15 Antworten auf „So klebt man ein Puzzle“

  1. Danke für all die Tipps zu den Fragen, die mich bisher davon abgehalten haben, ein solches Puzzle zu wagen! Nur der Einsatzzweck des Laserschwertes ist mir noch unklar? Abwehr eventueller Störenfriede in der finalen Projektphase oder Rüstzeug für die Reise durch ferne Galaxien, falls du durch das Höchstmaß an Konzentration plötzlich ganz mit dem Werk verschmelzen solltest, also im wahrsten Wortsinn „eintauchst“?

  2. Lieber Peter,

    damit hast Du leider meinen nächsten Quiz im Vorfeld sabotiert.

    Die Frage wäre gewesen: „Welches Werkzeug ist manchmal überlebenswichtig aber zum Puzzeln absolut nicht zu gebrauchen?“

    Jetzt muss ich mir etwas neues ausdenken.

    Grrrr ;)

    Stefan

  3. Sorry, Stefan, aber so wie es aussieht wäre ich ja eh der Einzige gewesen, der sich beteiligt hätte. ;-)
    Was habe ich denn gewonnen?

  4. Hat wirklich großen Spaß gemacht diese Puzzlegeschichte mitzuverfolgen. Schön, dass es ein Happy End gab. Wirklich beeindruckend :)

  5. Hallo Stefan,

    super schönes Puzzel, kleben noch alle Teile ??

    Da du dich ja bestens auskennst, könntest du mir behilflich sein beim kleben meines Puzzel 13200 Teile ???

    Grüße
    Jutta

  6. Hallo Jutta,

    ist das eine ernstgemeinte Frage oder hast Du den Smilie vergessen? ;)

    Puzzelige Grüße

    Stefan

  7. Hallo Stefan,

    naja, noch weiß ich nicht wie ich das Puzzel wirklich zusammen bekomme. Im Moment bin ich noch kräftig dabei, also sprich es ist noch nicht fertig.
    Habe mir deinen Rahmen hier angeschaut und ich denke, dass ich es ähnlich machen werde. Die Größe meines Lebenswerk ist 3 Meter lang und 1 Meter Breit. Hoffe mir fällt es nicht auseinander beim kleben.

    Grüßle
    Jutta

  8. Hallo Jutta,

    dann eins nach dem anderen ;) Das kleben des Puzzles selbst ist nur eine Sache von Fleiß und starken Nackenmuskulatur. Du tupfst einfach stundenlang.

    Spannend ist die Frage, wie Du das Puzzle auf das Brett bekommst, so dass es (a) klebt und (b) gerade ist. Da hat man ja nur einen Versuch.
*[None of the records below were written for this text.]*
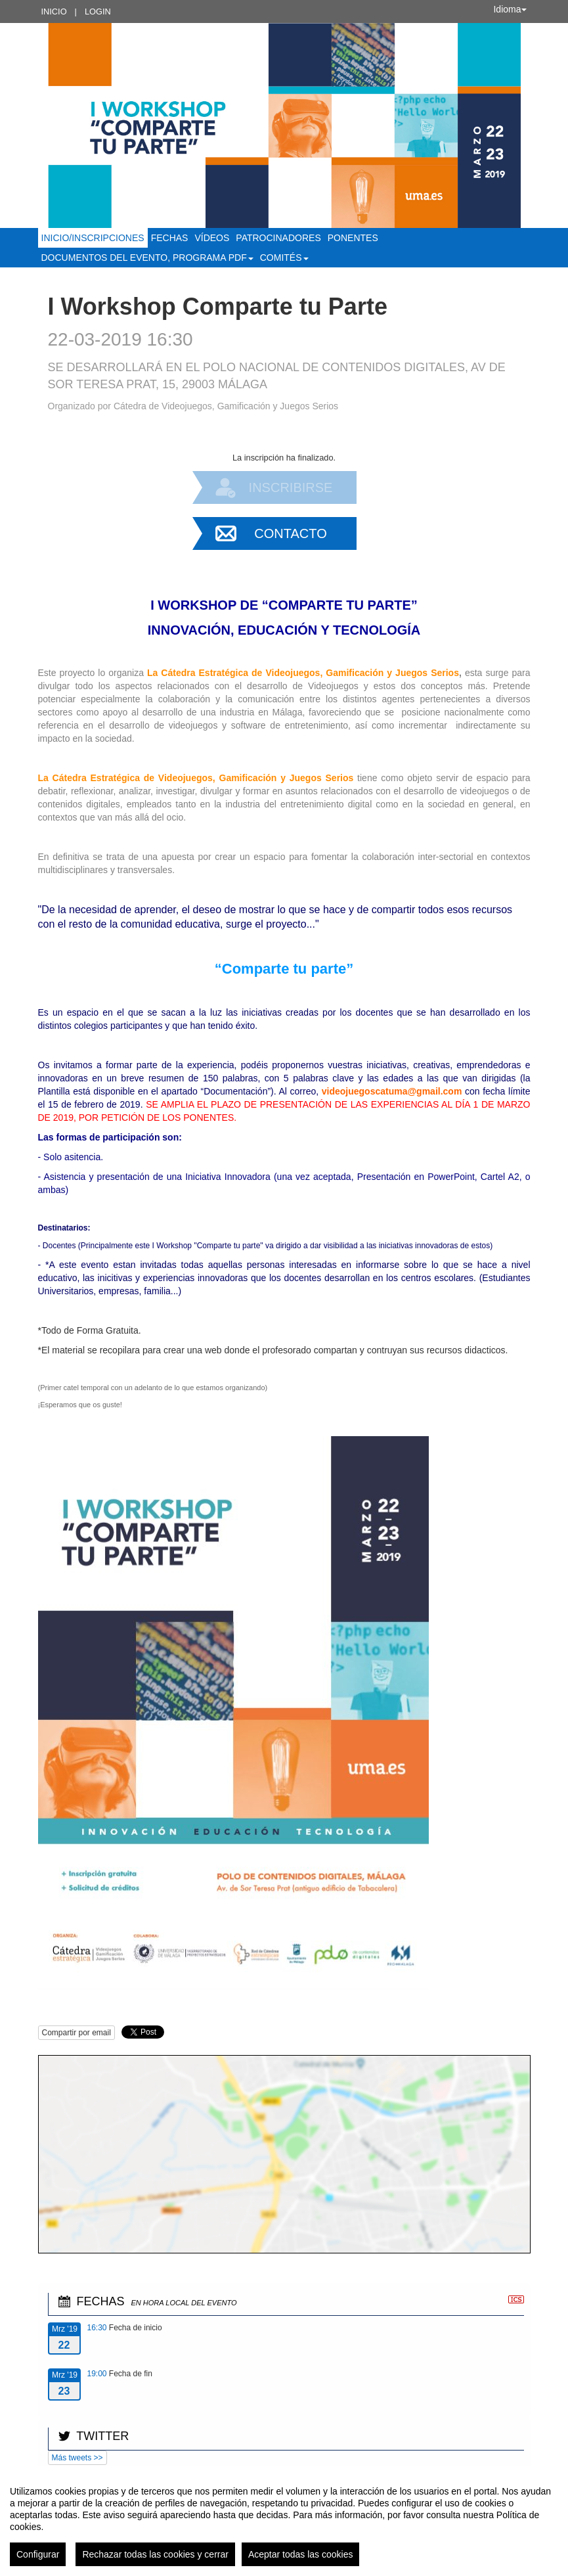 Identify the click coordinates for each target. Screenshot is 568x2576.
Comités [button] (284, 257)
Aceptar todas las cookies (300, 2554)
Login (98, 11)
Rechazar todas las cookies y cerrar (155, 2554)
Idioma (509, 9)
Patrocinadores (278, 238)
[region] (284, 2521)
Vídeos (211, 238)
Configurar (37, 2554)
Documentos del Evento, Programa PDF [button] (147, 257)
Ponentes (353, 238)
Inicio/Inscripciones (92, 238)
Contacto (290, 533)
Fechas (169, 238)
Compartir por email (76, 2032)
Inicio (54, 11)
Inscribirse (291, 487)
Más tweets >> (77, 2457) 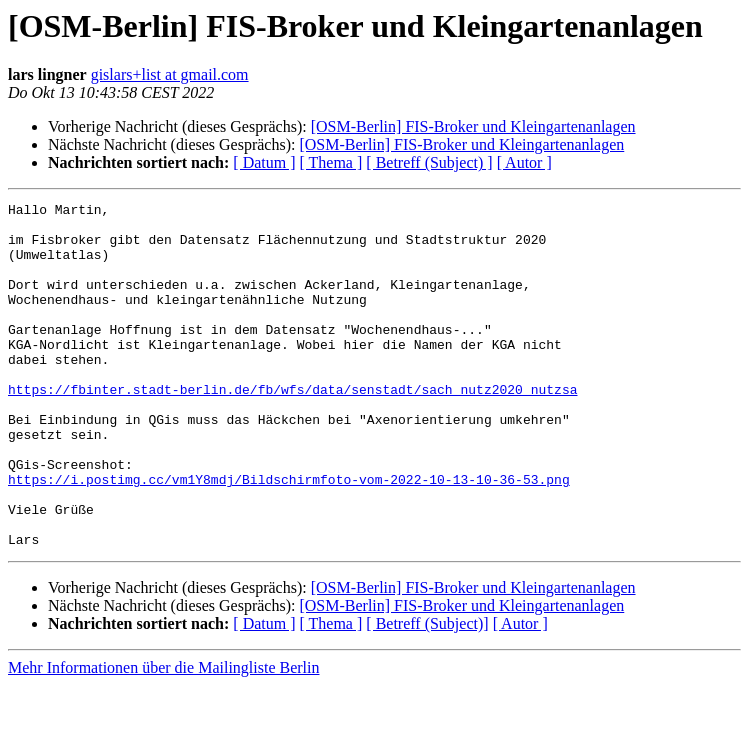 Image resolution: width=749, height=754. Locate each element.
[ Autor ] (524, 162)
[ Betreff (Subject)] (427, 692)
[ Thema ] (331, 162)
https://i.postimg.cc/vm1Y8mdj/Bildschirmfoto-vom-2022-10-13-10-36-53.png (289, 536)
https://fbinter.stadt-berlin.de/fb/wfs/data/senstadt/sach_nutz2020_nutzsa (292, 428)
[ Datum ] (264, 162)
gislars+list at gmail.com (170, 74)
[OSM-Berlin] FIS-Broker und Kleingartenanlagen (473, 126)
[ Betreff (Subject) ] (429, 162)
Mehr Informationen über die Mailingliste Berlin (163, 736) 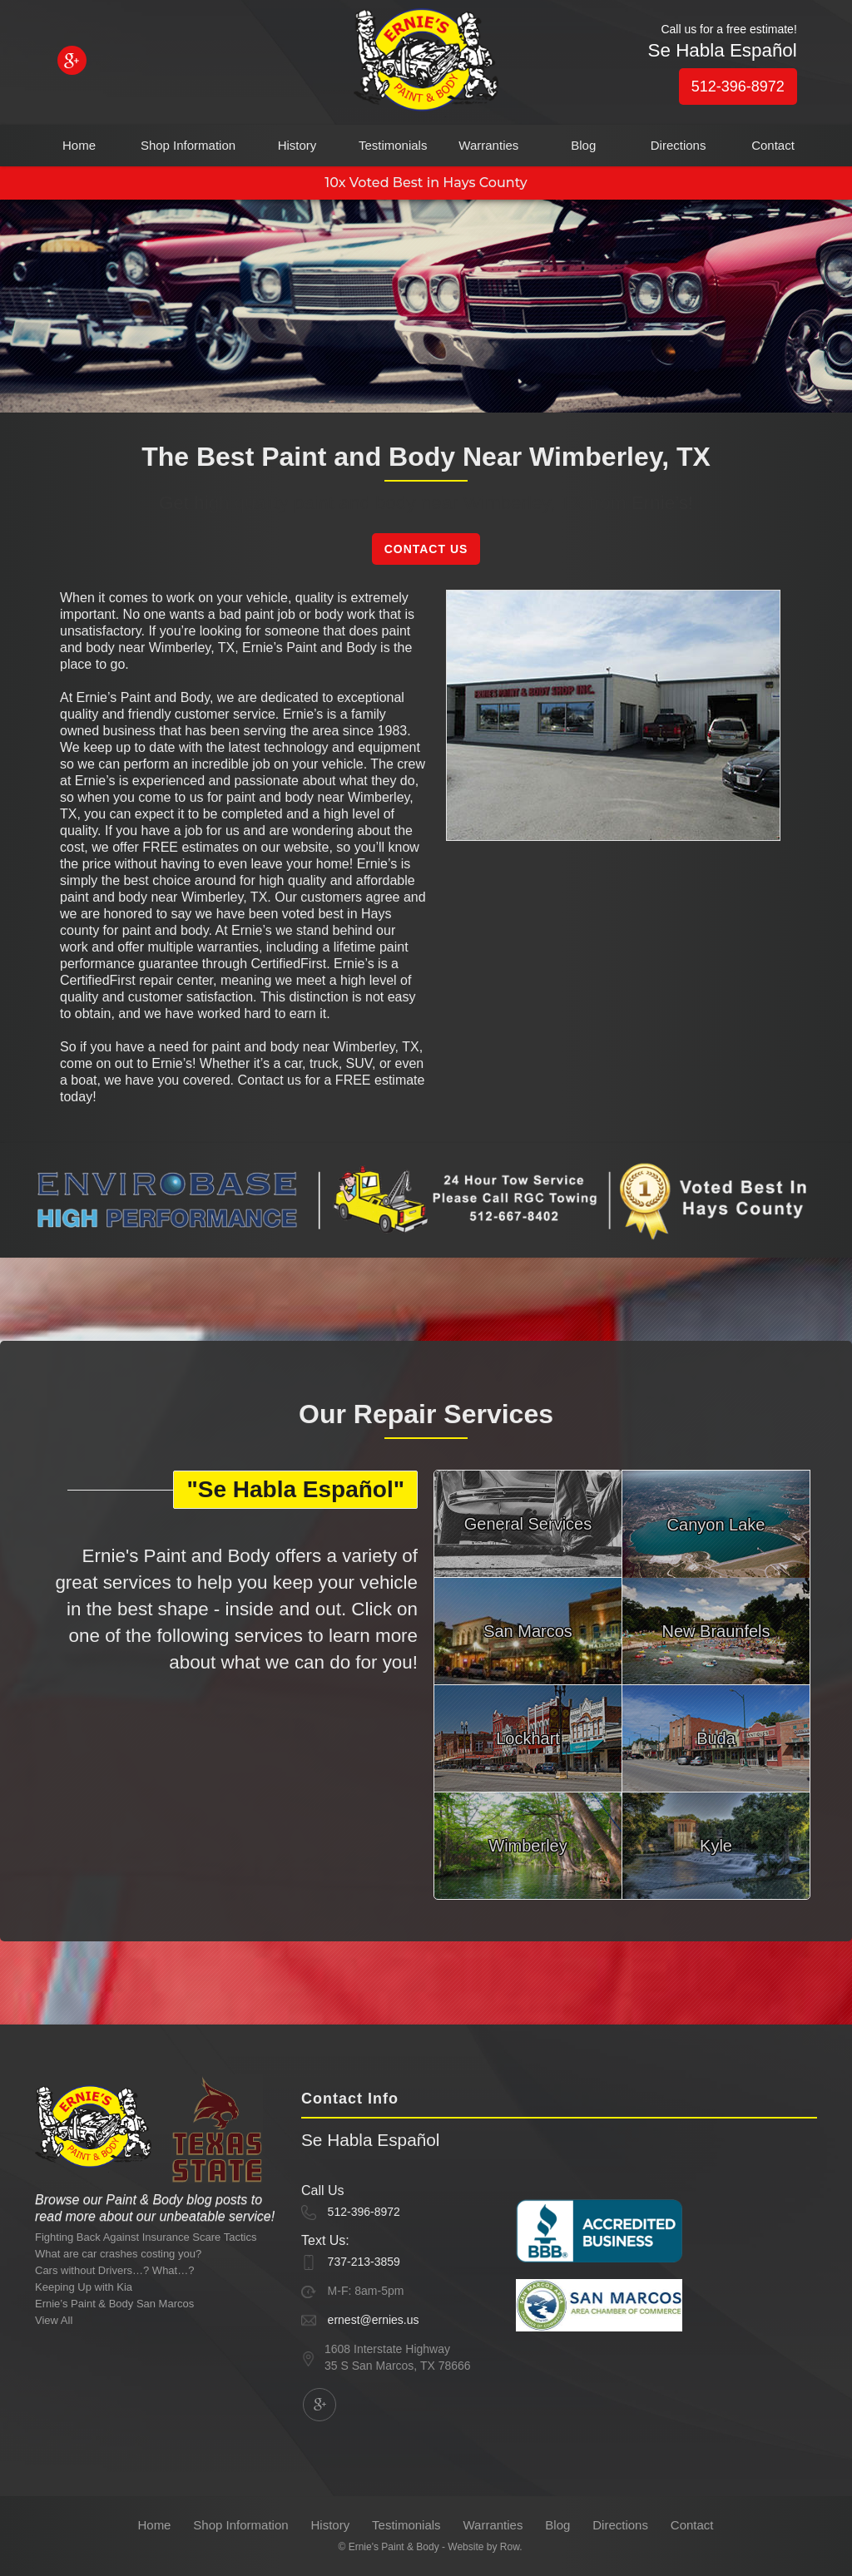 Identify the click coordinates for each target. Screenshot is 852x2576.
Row (509, 2547)
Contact (773, 145)
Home (79, 145)
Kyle (716, 1846)
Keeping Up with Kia (83, 2287)
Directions (678, 145)
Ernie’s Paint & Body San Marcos (114, 2303)
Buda (716, 1738)
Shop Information (188, 145)
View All (53, 2320)
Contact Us (426, 549)
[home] (426, 62)
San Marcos (527, 1631)
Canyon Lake (716, 1524)
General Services (528, 1524)
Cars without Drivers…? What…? (114, 2270)
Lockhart (528, 1738)
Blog (583, 145)
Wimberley (527, 1846)
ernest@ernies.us (373, 2319)
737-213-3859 (364, 2261)
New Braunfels (715, 1631)
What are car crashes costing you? (118, 2253)
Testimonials (393, 145)
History (297, 145)
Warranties (488, 145)
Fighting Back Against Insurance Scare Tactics (145, 2237)
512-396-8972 (738, 86) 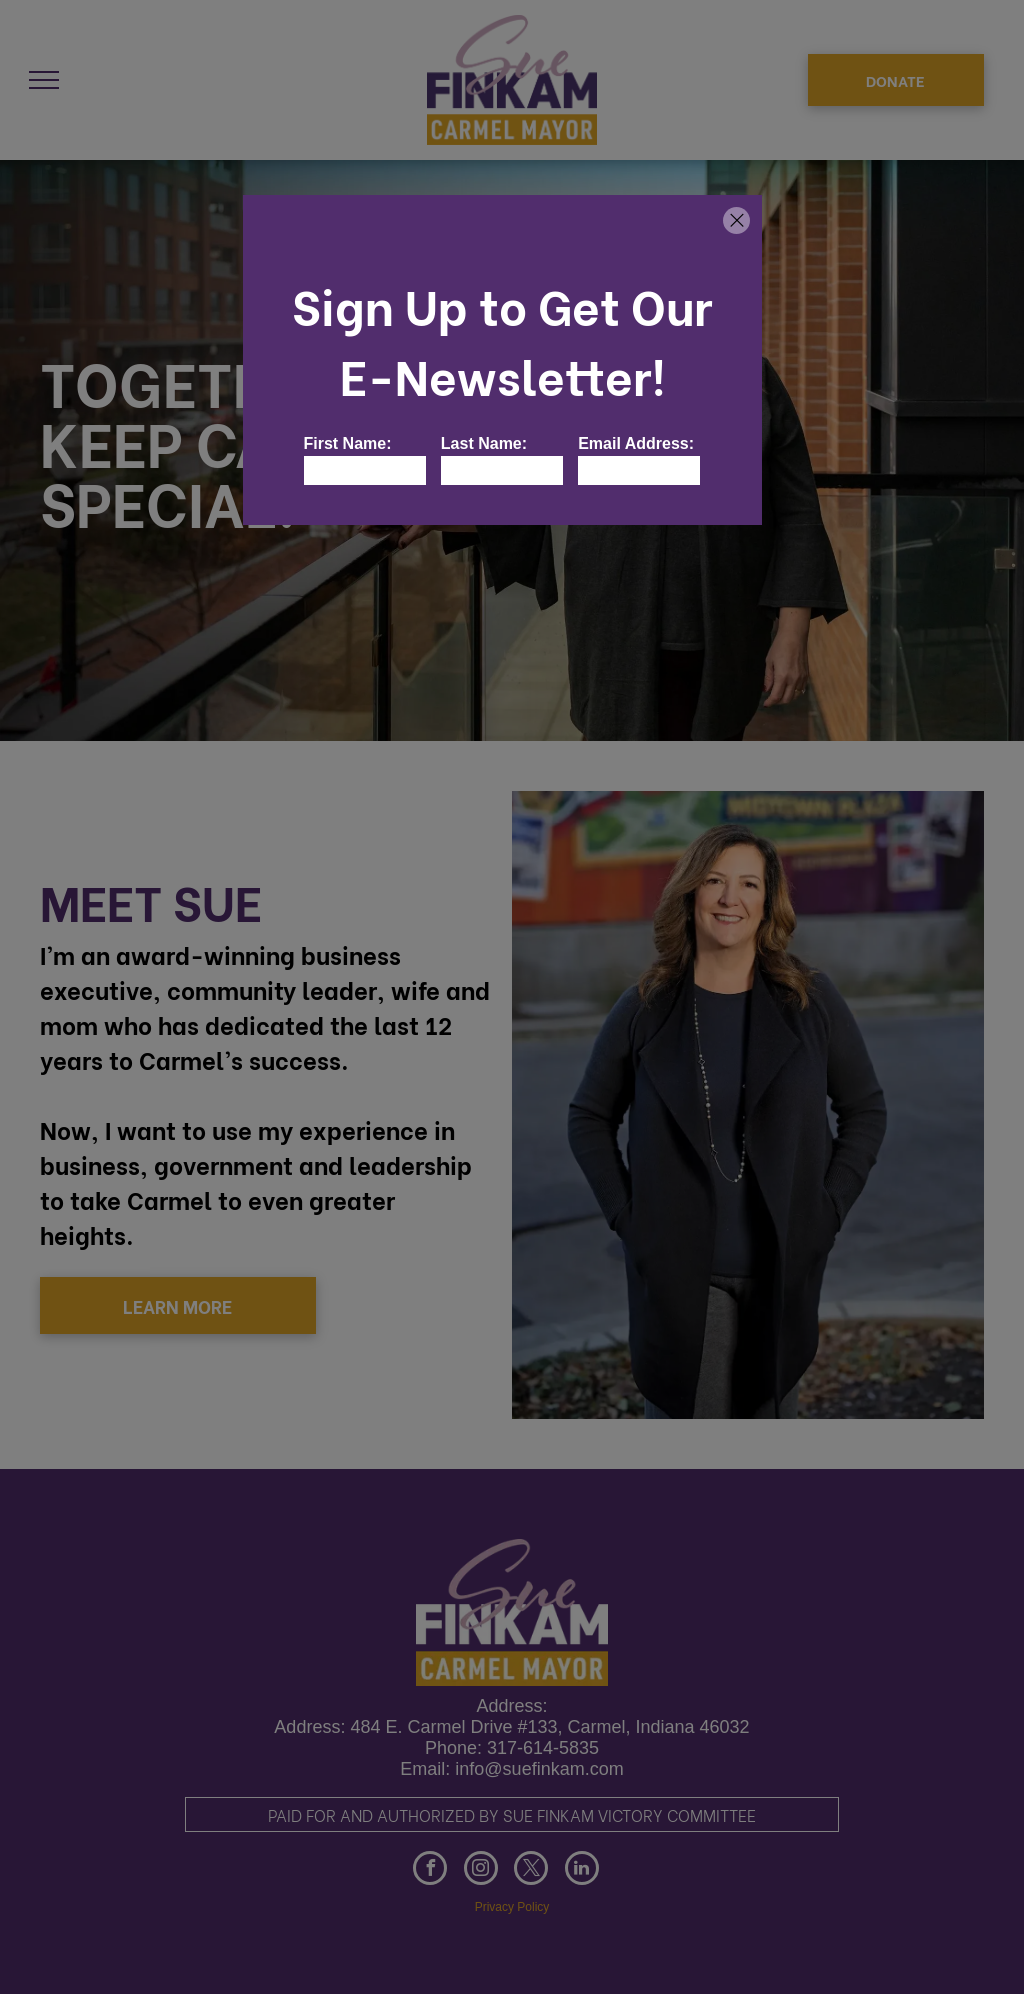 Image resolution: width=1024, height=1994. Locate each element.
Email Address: (636, 443)
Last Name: (484, 443)
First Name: (348, 443) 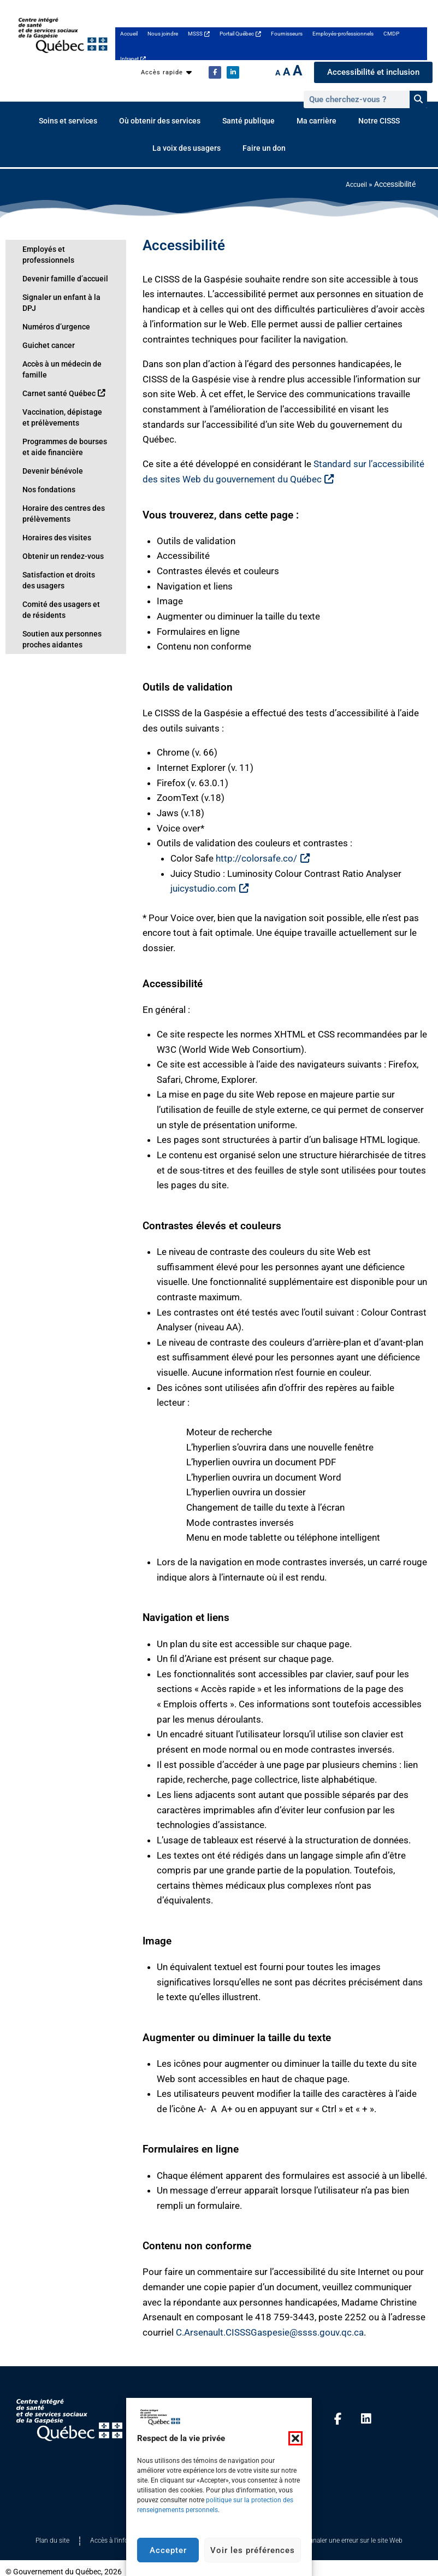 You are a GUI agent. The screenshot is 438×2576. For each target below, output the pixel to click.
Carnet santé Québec (56, 371)
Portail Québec (240, 34)
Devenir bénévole (47, 449)
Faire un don (264, 148)
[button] (295, 2438)
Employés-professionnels (343, 34)
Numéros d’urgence (51, 305)
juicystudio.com (209, 888)
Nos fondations (45, 467)
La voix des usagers (186, 148)
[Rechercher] (418, 99)
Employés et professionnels (62, 249)
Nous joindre (162, 34)
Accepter (168, 2550)
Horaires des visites (50, 516)
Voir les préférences (252, 2550)
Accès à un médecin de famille (55, 347)
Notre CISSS (379, 120)
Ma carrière (316, 120)
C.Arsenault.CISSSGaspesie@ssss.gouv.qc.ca (270, 2332)
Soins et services (68, 120)
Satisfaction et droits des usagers (58, 558)
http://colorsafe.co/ (262, 858)
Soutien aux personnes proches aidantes (55, 617)
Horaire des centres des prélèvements (56, 491)
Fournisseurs (287, 34)
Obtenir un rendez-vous (56, 534)
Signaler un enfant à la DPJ (61, 286)
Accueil (129, 34)
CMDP (391, 34)
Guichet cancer (44, 323)
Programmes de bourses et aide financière (61, 425)
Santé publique (248, 120)
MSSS (199, 34)
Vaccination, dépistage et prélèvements (59, 395)
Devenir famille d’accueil (57, 268)
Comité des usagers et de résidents (59, 588)
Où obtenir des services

    Aber Du schaffst das schon!

    Gruß

    Stefan

  9. ….ja diese Frage konnte ich mir leider auch noch nicht beantworten, lach. Vielleicht einfach Stück für Stück !!!!

    Wenn ich fertig bin, werde ich dir mal ein Bildchen schicken !

    Bis dahin Puzzelige Grüße
    Jutta

  10. vielen Dank mein Lieber Stefan . ich hab gerade mein 9000 puzzle fertig gemacht und wollte auch sovohne Rahmen aufhängen. Duvhast mir viel geholfen. Vielen Dank

  11. Klasse Georgi,

    das ist wohl das aller erste Mal, dass ich mit meinem Blog praktisch helfen konnte. Schick mal bitte ein Bild Deines Puzzles an info@last-voice.de und wenn Du magst schreibe ich einen kleinen Beitrag darüber.

    Liebe Grüße

    Stefan

  12. Halli hallo…

    Respekt vor der Leistung…
    Und cool geschrieben.

    Das Puzzle ist mein Traum schon seit vielen Jahren, aber leider bisher keinen Platz gehabt um es zu puzzeln geschweige denn es aufzuhängen, aber es wird sich zeitnah ändern.
    Jetzt hab ich nur mal eine Frage, was hast du für Bretter zum Puzzlen und was für Bretter zum fertigstellen genommen?
    (Größe und Material gerne)
    Liebe Grüße

  13. Danke, Sandra.

    Zu Deiner Frage – Ich habe das mit folgenden Holzplatten gemacht:

    10 Bretter 60 x 40 (ca. 5 mm dick) – Darauf habe ich sowohl jeweils 6 Sternzeichen (illustrierte Bilder) gepuzzelt als auch immer wieder die ungepuzzelten Teile sortiert.

    2 Bretter 100 x 60 (ca. 8 mm dick) – Darauf habe ich jeweils einen der inneren Halbkreise gepuzzelt.

    2 Bretter 150 x 100 (ca. 8 mm dick) – Darauf habe ich am Ende die Sternzeichen zusammengelegt und den Rand gelegt. Je Brett eine Hälfte. Dann habe ich die 10 kleinen Bretter genutzt, um die Sternbilder (Mit Linien verbundene Sterne) zu puzzeln.

    Außerdem hatte ich ca. 15 Plastikschüsseln für die sortierten Teile.

    Ich hoffe das hilft.

    PS: Hinter den Links oben im Artikel findest Du auch viele Bilder, die Dir helfen werden.